Technology admin  

How Does Reflow Soldering Contribute to Circuit Board Assembly?

Reflow Soldering Contribute to Circuit Board Assembly

In many cases reflow soldering is used on boards that contain a mixture of surface mount (SMD) components and plated through hole (PTH) parts. In this case a mix of different melting point solders may be utilized and the reflow process allows all the SMD components to be reflow soldered prior to PTH part insertion. In some cases this can allow the wave soldering step to be eliminated completely from the assembly process which can lead to reduced cost.

The reflow soldering process uses a heated oven to melt the solder paste and create the necessary solder joints on the circuit board assembly. During the reflow soldering process the temperature of the PCB and components are controlled to ensure they do not damage the components or the solder paste. This is usually accomplished by using a Ramp-Soak-Spike (RSS) profile.

The RSS profile consists of a preheating zone, a soak or dwell zone and the reflow zone. During the preheating zone the temperature of the PCB and components is slowly ramped up. This ensures that all areas of the board are heated evenly and prevents thermal shock which can damage components or solder paste. During the soak or dwell zone the temperature of the board is held at a stable level to avoid shadowing effects and to reduce the risk of solder bridging.

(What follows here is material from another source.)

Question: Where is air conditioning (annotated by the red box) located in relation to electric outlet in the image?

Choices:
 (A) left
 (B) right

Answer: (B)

How Does Reflow Soldering Contribute to Circuit Board Assembly?

During the reflow zone the temperature of the PCB and components rises quickly to the peak reflow temperature. The reflow temperature is reached when the flux reduces the surface tension where the metal joins to accomplish metallurgical bonding and allow the individual solder powder spheres to combine and melt. The reflow temperature for most applications is between 240 and 250 degrees Celsius for a Pb-Free solder.

A successful PCB requires a good quality solder joint. Void formation in the solder joints is an issue that can significantly decrease the strength of the finished product. By understanding the causes of void formation and implementing appropriate processes controls and improvements, manufacturers can achieve high-quality, reliable electronic products.

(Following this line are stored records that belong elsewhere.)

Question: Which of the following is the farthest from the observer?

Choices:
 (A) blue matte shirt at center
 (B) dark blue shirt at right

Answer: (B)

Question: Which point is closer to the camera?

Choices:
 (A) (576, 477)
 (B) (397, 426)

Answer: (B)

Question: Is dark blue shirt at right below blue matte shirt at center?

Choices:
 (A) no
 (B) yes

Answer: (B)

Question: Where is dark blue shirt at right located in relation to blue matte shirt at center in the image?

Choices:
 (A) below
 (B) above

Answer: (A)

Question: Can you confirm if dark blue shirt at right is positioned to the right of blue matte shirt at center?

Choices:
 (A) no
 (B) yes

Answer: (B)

Various factors can contribute to void formation in the reflow soldering process, including component and PCB preparation, pad design, and misalignment. The most common cause of voiding is tombstoning, which occurs when unintended small solder spheres form during the reflow soldering process. This can lead to poor solder connections and electrical shorts. To prevent tombstoning, the pad size and shape of the component should be compatible with its body size and termination style to help maintain a consistent solder distribution.

Other contributors to void formation include improper handling and storage of the assembled boards, inadequate cleaning and inspection procedures and thermal stress caused by uneven heating of the PCB during the reflow soldering process. These issues can be avoided by ensuring that the manufacturing process follows recommended practices and uses high-quality materials. Keeping the temperature of the soldering process low, and maintaining the correct solder paste viscosity is also key to avoiding voiding.